How to complete this task —
Transcribe exactly, and only, the lines that fall between the line containing "beautyzoneacademysrls@gmail.com" and the last line of the material, both ends included, omitting any pictures.

The input —
○ ○ ○ ○
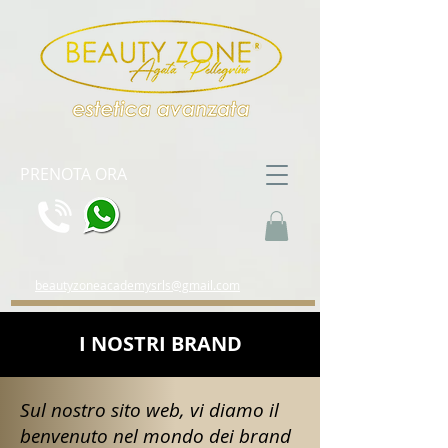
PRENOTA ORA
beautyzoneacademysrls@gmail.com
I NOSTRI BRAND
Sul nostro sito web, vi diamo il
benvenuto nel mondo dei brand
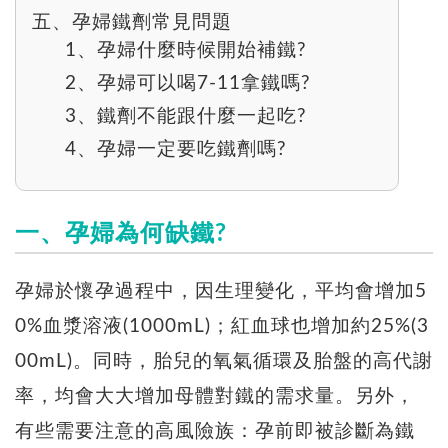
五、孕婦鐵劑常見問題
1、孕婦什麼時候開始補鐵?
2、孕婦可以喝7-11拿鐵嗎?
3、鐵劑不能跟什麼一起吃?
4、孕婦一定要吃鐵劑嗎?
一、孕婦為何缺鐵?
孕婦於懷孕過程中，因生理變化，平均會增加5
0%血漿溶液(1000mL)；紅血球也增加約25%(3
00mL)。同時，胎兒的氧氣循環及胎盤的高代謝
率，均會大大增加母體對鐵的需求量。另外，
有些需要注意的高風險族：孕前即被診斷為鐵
○ ○ ○ ○
Finished exercise —
beautyzoneacademysrls@gmail.com
I NOSTRI BRAND
Sul nostro sito web, vi diamo il
benvenuto nel mondo dei brand
五、孕婦鐵劑常見問題
1、孕婦什麼時候開始補鐵?
2、孕婦可以喝7-11拿鐵嗎?
3、鐵劑不能跟什麼一起吃?
4、孕婦一定要吃鐵劑嗎?
一、孕婦為何缺鐵?
孕婦於懷孕過程中，因生理變化，平均會增加5
0%血漿溶液(1000mL)；紅血球也增加約25%(3
00mL)。同時，胎兒的氧氣循環及胎盤的高代謝
率，均會大大增加母體對鐵的需求量。另外，
有些需要注意的高風險族：孕前即被診斷為鐵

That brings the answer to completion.